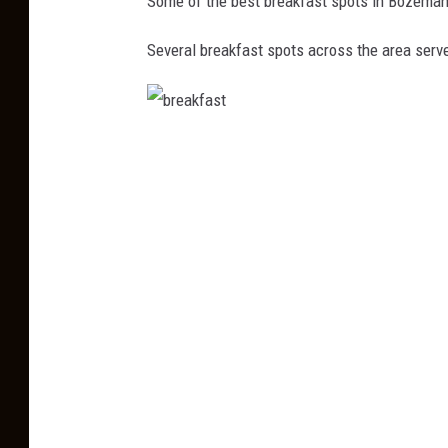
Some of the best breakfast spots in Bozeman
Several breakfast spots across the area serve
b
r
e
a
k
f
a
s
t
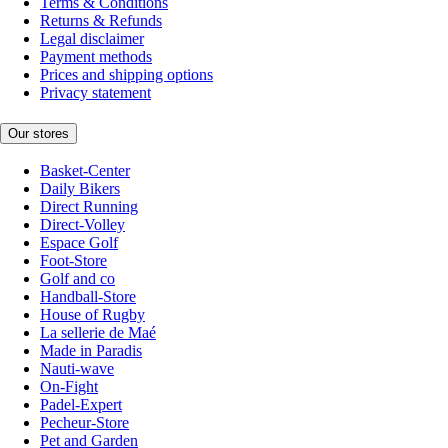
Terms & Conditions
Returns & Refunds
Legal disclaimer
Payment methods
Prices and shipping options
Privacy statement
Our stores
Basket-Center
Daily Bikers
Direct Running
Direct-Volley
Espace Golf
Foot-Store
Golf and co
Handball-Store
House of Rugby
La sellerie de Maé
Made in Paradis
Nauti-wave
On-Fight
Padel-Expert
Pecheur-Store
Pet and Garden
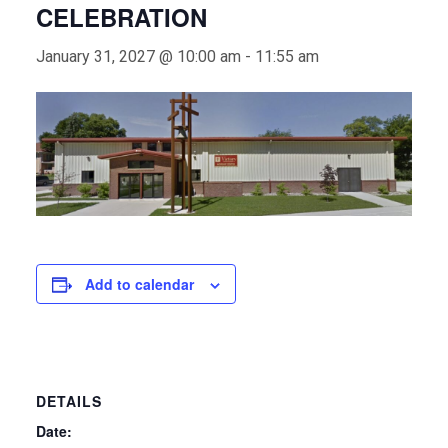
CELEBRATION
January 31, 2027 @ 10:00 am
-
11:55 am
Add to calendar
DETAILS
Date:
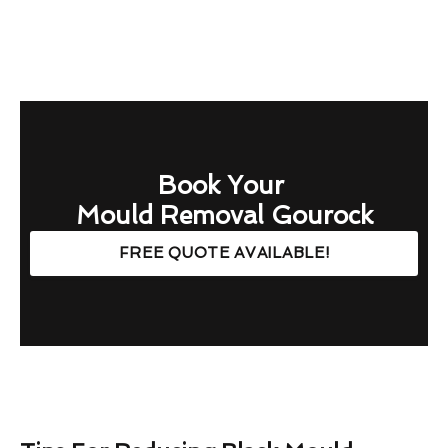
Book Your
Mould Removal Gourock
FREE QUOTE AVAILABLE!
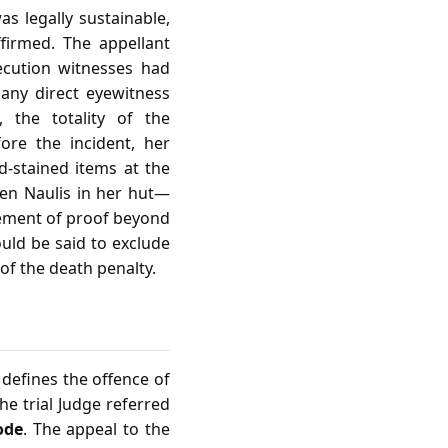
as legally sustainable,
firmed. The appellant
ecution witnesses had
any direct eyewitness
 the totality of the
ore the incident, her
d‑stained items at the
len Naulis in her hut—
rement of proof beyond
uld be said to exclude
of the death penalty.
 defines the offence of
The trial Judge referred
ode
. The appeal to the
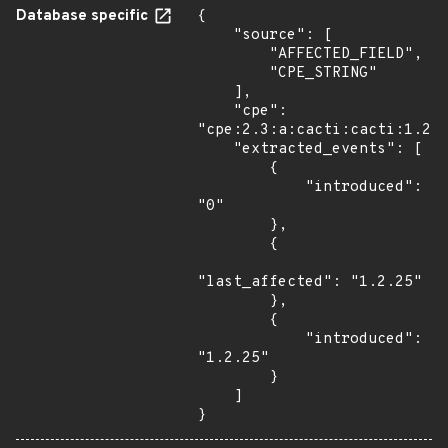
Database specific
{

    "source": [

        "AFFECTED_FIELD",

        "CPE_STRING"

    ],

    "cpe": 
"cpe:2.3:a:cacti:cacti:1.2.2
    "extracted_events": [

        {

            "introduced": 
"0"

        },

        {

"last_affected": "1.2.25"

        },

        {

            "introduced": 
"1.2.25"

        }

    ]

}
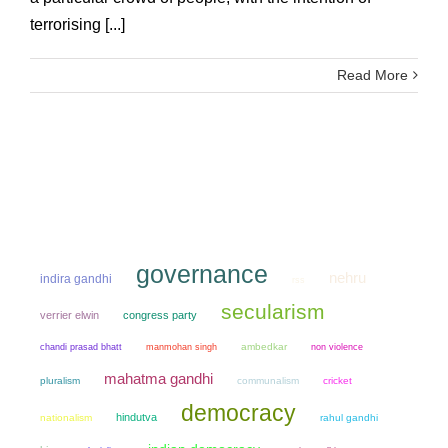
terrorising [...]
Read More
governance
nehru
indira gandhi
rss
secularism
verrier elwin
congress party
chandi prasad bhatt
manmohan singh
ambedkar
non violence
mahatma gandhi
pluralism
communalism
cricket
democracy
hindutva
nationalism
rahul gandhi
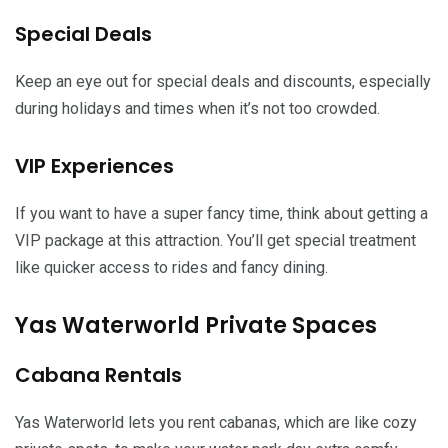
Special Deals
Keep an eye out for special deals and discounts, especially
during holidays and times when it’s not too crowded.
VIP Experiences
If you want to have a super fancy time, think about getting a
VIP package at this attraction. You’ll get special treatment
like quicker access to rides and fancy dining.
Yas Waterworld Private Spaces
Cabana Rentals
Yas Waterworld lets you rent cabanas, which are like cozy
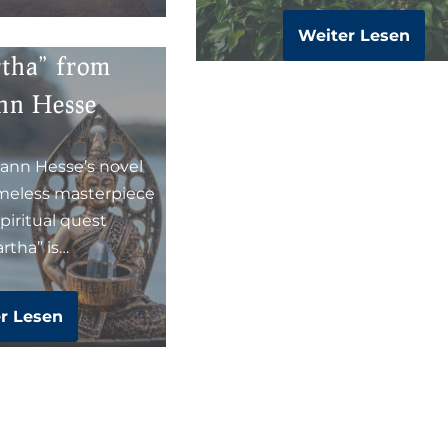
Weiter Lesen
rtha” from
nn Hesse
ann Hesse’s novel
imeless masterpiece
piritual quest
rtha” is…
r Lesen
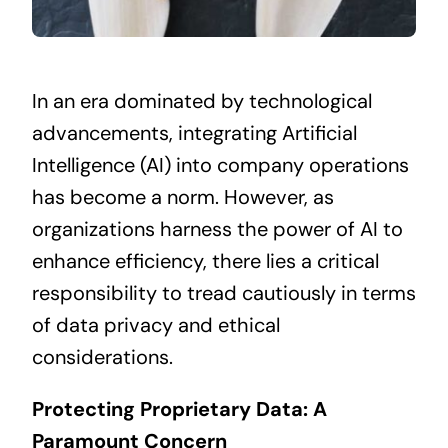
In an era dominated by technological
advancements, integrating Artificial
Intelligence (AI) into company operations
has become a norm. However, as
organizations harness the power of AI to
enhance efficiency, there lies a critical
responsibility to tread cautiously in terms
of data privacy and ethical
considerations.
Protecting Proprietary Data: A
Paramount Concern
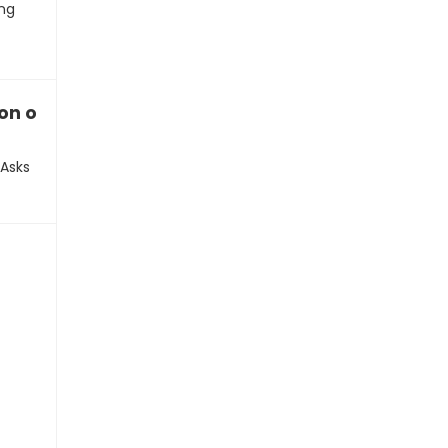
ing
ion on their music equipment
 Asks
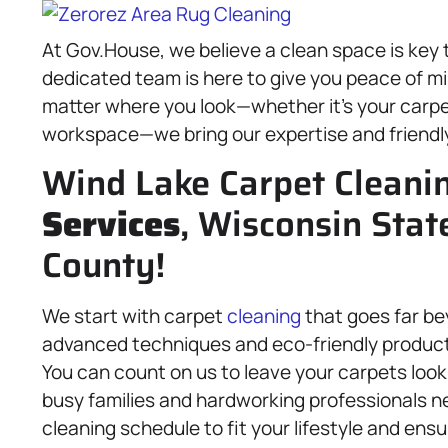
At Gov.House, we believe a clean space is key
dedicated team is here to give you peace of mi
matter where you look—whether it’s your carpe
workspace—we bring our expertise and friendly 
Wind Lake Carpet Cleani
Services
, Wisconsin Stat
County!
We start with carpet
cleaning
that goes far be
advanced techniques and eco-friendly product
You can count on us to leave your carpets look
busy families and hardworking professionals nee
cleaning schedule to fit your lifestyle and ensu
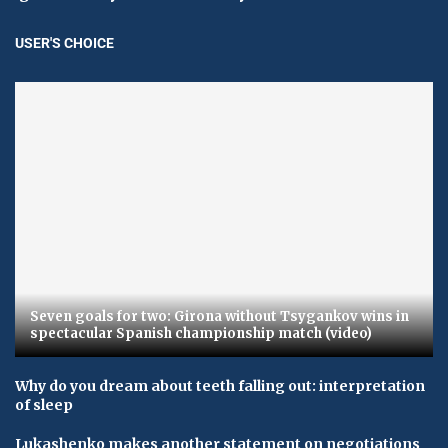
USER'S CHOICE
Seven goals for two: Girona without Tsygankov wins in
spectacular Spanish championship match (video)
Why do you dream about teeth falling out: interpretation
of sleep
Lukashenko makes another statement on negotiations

* * * * *

### Prompt
The pictures are to be omitted, and the rest of the listing is to be transcribed exactly.

### Answer to the problem
Some of the best breakfast spots in Bozeman
Several breakfast spots across the area serve
b
r
e
a
k
f
a
s
t
Terms & Conditions
Returns & Refunds
Legal disclaimer
Payment methods
Prices and shipping options
Privacy statement
Our stores
Basket-Center
Daily Bikers
Direct Running
Direct-Volley
Espace Golf
Foot-Store
Golf and co
Handball-Store
House of Rugby
La sellerie de Maé
Made in Paradis
Nauti-wave
On-Fight
Padel-Expert
Pecheur-Store
Pet and Garden
CELEBRATION
January 31, 2027 @ 10:00 am
-
11:55 am
Add to calendar
DETAILS
Date:
Book Your
Mould Removal Gourock
FREE QUOTE AVAILABLE!
as legally sustainable,
firmed. The appellant
ecution witnesses had
any direct eyewitness
 the totality of the
ore the incident, her
d‑stained items at the
len Naulis in her hut—
rement of proof beyond
uld be said to exclude
of the death penalty.
 defines the offence of
The trial Judge referred
ode
. The appeal to the
Database specific
{

    "source": [

        "AFFECTED_FIELD",

        "CPE_STRING"

    ],

    "cpe": 
"cpe:2.3:a:cacti:cacti:1.2.2
    "extracted_events": [

        {

            "introduced": 
"0"

        },

        {

"last_affected": "1.2.25"

        },

        {

            "introduced": 
"1.2.25"

        }

    ]

}
terrorising [...]
Read More
governance
nehru
indira gandhi
rss
secularism
verrier elwin
congress party
chandi prasad bhatt
manmohan singh
ambedkar
non violence
mahatma gandhi
pluralism
communalism
cricket
democracy
hindutva
nationalism
rahul gandhi
Special Deals
Keep an eye out for special deals and discounts, especially
during holidays and times when it’s not too crowded.
VIP Experiences
If you want to have a super fancy time, think about getting a
VIP package at this attraction. You’ll get special treatment
like quicker access to rides and fancy dining.
Yas Waterworld Private Spaces
Cabana Rentals
Yas Waterworld lets you rent cabanas, which are like cozy
Weiter Lesen
rtha” from
nn Hesse
ann Hesse’s novel
imeless masterpiece
piritual quest
rtha” is…
r Lesen
In an era dominated by technological
advancements, integrating Artificial
Intelligence (AI) into company operations
has become a norm. However, as
organizations harness the power of AI to
enhance efficiency, there lies a critical
responsibility to tread cautiously in terms
of data privacy and ethical
considerations.
Protecting Proprietary Data: A
Paramount Concern
ing
ion on their music equipment
 Asks
At Gov.House, we believe a clean space is key
dedicated team is here to give you peace of mi
matter where you look—whether it’s your carpe
workspace—we bring our expertise and friendly 
Wind Lake Carpet Cleani
Services
, Wisconsin Stat
County!
We start with carpet
cleaning
that goes far be
advanced techniques and eco-friendly product
You can count on us to leave your carpets look
busy families and hardworking professionals nee
cleaning schedule to fit your lifestyle and ensu
USER'S CHOICE
Seven goals for two: Girona without Tsygankov wins in
spectacular Spanish championship match (video)
Why do you dream about teeth falling out: interpretation
of sleep
Lukashenko makes another statement on negotiations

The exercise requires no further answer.